◆ HOW TO COMPLETE THIS TASK ◆
Restate each record below word for word, skipping images.

Stored data entries
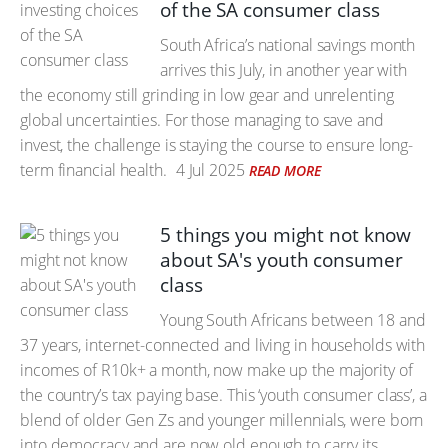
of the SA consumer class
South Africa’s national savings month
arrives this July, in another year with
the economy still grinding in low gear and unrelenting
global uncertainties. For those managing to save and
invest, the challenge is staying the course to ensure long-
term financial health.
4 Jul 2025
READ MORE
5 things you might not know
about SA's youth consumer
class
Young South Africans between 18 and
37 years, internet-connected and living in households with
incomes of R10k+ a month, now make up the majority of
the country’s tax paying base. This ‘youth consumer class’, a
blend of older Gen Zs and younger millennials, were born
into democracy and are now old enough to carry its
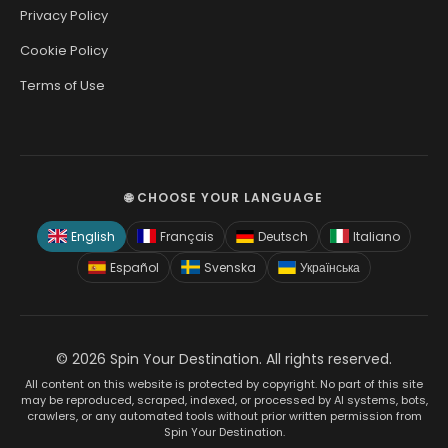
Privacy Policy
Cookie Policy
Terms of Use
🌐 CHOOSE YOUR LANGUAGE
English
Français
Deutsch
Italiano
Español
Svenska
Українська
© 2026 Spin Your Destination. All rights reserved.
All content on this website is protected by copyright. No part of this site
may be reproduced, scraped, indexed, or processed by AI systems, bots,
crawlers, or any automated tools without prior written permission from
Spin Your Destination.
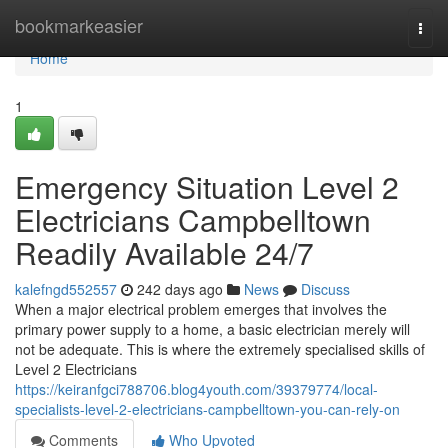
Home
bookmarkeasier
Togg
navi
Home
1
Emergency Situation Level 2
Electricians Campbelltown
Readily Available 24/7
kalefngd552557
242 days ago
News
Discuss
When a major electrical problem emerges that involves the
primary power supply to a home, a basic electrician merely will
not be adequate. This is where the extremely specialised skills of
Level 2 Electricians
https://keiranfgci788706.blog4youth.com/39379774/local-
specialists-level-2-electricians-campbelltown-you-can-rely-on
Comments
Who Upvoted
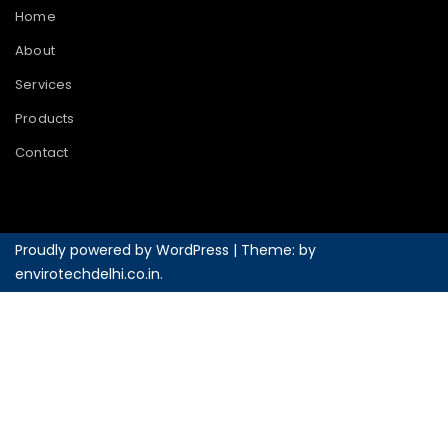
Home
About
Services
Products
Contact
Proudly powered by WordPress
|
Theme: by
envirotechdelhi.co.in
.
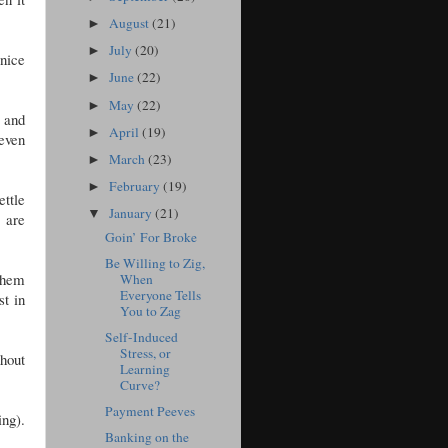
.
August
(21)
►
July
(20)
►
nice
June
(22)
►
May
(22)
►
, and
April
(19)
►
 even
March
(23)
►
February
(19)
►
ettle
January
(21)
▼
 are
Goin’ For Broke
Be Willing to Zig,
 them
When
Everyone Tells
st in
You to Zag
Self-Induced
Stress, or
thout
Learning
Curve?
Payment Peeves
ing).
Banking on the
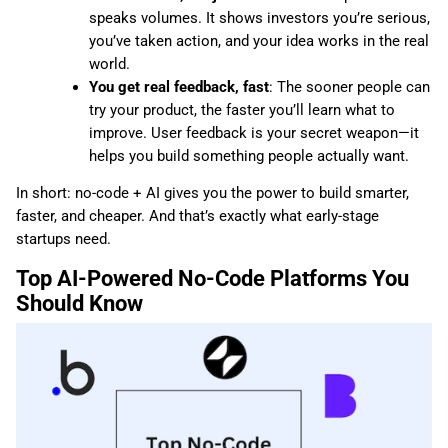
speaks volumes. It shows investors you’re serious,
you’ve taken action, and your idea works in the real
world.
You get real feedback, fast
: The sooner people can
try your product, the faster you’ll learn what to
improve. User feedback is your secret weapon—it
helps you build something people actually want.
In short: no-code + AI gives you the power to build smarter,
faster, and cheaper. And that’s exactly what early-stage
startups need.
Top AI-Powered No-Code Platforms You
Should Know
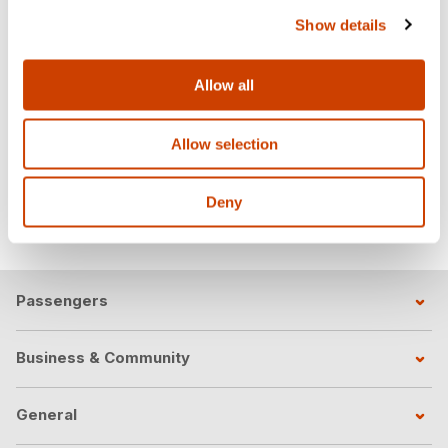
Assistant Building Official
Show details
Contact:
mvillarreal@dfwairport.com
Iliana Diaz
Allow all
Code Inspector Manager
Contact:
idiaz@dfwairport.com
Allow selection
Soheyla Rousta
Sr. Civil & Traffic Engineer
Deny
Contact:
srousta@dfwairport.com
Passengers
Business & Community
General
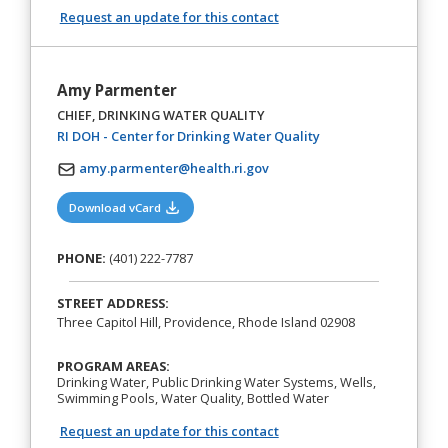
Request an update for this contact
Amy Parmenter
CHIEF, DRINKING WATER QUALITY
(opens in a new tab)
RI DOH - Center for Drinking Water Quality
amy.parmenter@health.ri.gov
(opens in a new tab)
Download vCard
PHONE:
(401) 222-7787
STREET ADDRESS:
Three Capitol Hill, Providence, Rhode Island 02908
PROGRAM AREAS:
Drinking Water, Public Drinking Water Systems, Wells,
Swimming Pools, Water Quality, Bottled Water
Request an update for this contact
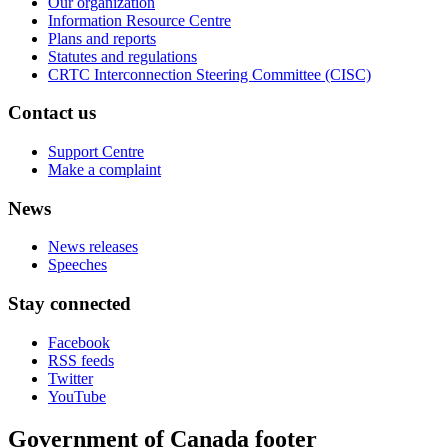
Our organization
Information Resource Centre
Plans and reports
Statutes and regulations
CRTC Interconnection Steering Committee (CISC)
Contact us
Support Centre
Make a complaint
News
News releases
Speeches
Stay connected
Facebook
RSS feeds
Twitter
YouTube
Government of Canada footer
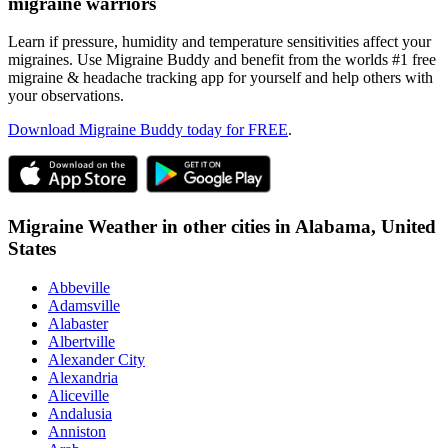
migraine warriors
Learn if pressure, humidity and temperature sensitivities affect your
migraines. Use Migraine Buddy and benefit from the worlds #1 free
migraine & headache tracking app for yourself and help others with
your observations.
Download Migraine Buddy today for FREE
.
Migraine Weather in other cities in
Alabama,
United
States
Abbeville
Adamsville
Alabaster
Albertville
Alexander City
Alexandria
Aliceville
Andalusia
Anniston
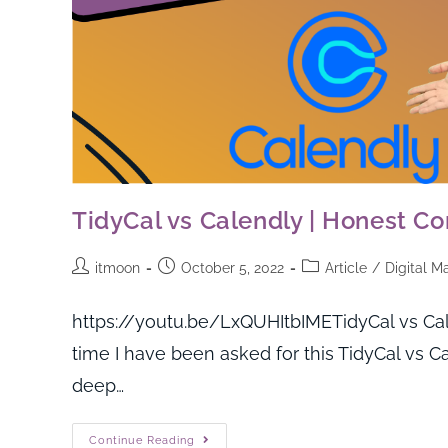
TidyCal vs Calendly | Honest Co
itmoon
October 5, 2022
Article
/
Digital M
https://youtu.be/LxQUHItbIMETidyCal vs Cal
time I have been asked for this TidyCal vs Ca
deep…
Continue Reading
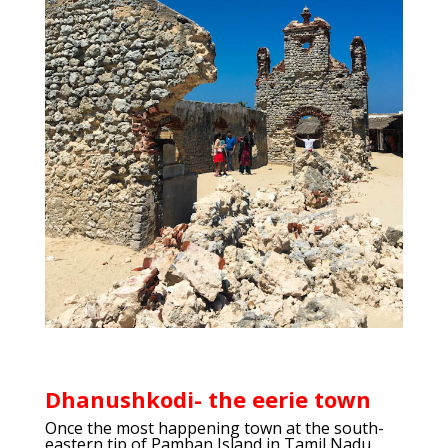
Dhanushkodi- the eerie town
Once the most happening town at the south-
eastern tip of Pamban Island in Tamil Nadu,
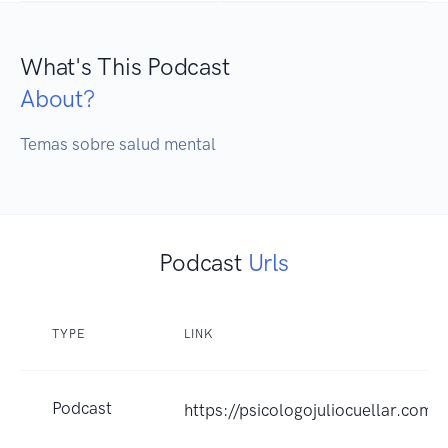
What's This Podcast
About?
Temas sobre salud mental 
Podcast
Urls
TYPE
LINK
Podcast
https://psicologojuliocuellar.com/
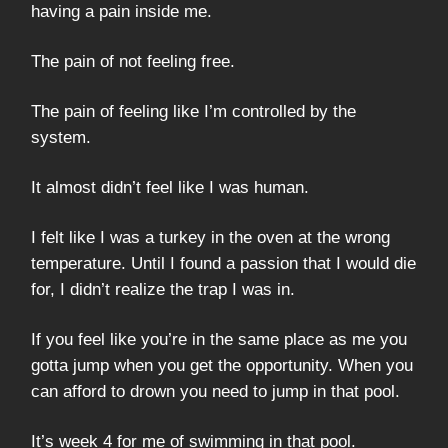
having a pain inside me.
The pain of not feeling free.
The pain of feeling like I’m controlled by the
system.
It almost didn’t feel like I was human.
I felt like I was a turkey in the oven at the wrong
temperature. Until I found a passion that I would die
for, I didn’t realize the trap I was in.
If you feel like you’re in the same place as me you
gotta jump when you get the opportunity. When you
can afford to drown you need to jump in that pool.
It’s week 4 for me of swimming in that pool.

◆ RESPONSE TO THE EXERCISE ◆
of the SA consumer class
South Africa’s national savings month
arrives this July, in another year with
the economy still grinding in low gear and unrelenting
global uncertainties. For those managing to save and
invest, the challenge is staying the course to ensure long-
term financial health.
4 Jul 2025
READ MORE
5 things you might not know
about SA's youth consumer
class
Young South Africans between 18 and
37 years, internet-connected and living in households with
incomes of R10k+ a month, now make up the majority of
the country’s tax paying base. This ‘youth consumer class’, a
blend of older Gen Zs and younger millennials, were born
into democracy and are now old enough to carry its
Privacy Policy
Cookie Policy
Terms of Use
🌐 CHOOSE YOUR LANGUAGE
English
Français
Deutsch
Italiano
Español
Svenska
Українська
© 2026 Spin Your Destination. All rights reserved.
All content on this website is protected by copyright. No part of this site
may be reproduced, scraped, indexed, or processed by AI systems, bots,
crawlers, or any automated tools without prior written permission from
Spin Your Destination.
Home
bookmarkeasier
Togg
navi
Home
1
Emergency Situation Level 2
Electricians Campbelltown
Readily Available 24/7
kalefngd552557
242 days ago
News
Discuss
When a major electrical problem emerges that involves the
primary power supply to a home, a basic electrician merely will
not be adequate. This is where the extremely specialised skills of
Level 2 Electricians
https://keiranfgci788706.blog4youth.com/39379774/local-
specialists-level-2-electricians-campbelltown-you-can-rely-on
Comments
Who Upvoted
Home
About
Services
Products
Contact
Proudly powered by WordPress
|
Theme: by
envirotechdelhi.co.in
.
.
August
(21)
►
July
(20)
►
nice
June
(22)
►
May
(22)
►
, and
April
(19)
►
 even
March
(23)
►
February
(19)
►
ettle
January
(21)
▼
 are
Goin’ For Broke
Be Willing to Zig,
 them
When
Everyone Tells
st in
You to Zag
Self-Induced
Stress, or
thout
Learning
Curve?
Payment Peeves
ing).
Banking on the
speaks volumes. It shows investors you’re serious,
you’ve taken action, and your idea works in the real
world.
You get real feedback, fast
: The sooner people can
try your product, the faster you’ll learn what to
improve. User feedback is your secret weapon—it
helps you build something people actually want.
In short: no-code + AI gives you the power to build smarter,
faster, and cheaper. And that’s exactly what early-stage
startups need.
Top AI-Powered No-Code Platforms You
Should Know
Assistant Building Official
Show details
Contact:
mvillarreal@dfwairport.com
Iliana Diaz
Allow all
Code Inspector Manager
Contact:
idiaz@dfwairport.com
Allow selection
Soheyla Rousta
Sr. Civil & Traffic Engineer
Deny
Contact:
srousta@dfwairport.com
Passengers
Business & Community
General
Request an update for this contact
Amy Parmenter
CHIEF, DRINKING WATER QUALITY
(opens in a new tab)
RI DOH - Center for Drinking Water Quality
amy.parmenter@health.ri.gov
(opens in a new tab)
Download vCard
PHONE:
(401) 222-7787
STREET ADDRESS:
Three Capitol Hill, Providence, Rhode Island 02908
PROGRAM AREAS:
Drinking Water, Public Drinking Water Systems, Wells,
Swimming Pools, Water Quality, Bottled Water
Request an update for this contact
Our organization
Information Resource Centre
Plans and reports
Statutes and regulations
CRTC Interconnection Steering Committee (CISC)
Contact us
Support Centre
Make a complaint
News
News releases
Speeches
Stay connected
Facebook
RSS feeds
Twitter
YouTube
Government of Canada footer
migraine warriors
Learn if pressure, humidity and temperature sensitivities affect your
migraines. Use Migraine Buddy and benefit from the worlds #1 free
migraine & headache tracking app for yourself and help others with
your observations.
Download Migraine Buddy today for FREE
.
Migraine Weather in other cities in
Alabama,
United
States
Abbeville
Adamsville
Alabaster
Albertville
Alexander City
Alexandria
Aliceville
Andalusia
Anniston
TidyCal vs Calendly | Honest Co
itmoon
October 5, 2022
Article
/
Digital M
https://youtu.be/LxQUHItbIMETidyCal vs Cal
time I have been asked for this TidyCal vs Ca
deep…
Continue Reading
Dhanushkodi- the eerie town
Once the most happening town at the south-
eastern tip of Pamban Island in Tamil Nadu,
What's This Podcast
About?
Temas sobre salud mental 
Podcast
Urls
TYPE
LINK
Podcast
https://psicologojuliocuellar.com/
having a pain inside me.
The pain of not feeling free.
The pain of feeling like I’m controlled by the
system.
It almost didn’t feel like I was human.
I felt like I was a turkey in the oven at the wrong
temperature. Until I found a passion that I would die
for, I didn’t realize the trap I was in.
If you feel like you’re in the same place as me you
gotta jump when you get the opportunity. When you
can afford to drown you need to jump in that pool.
It’s week 4 for me of swimming in that pool.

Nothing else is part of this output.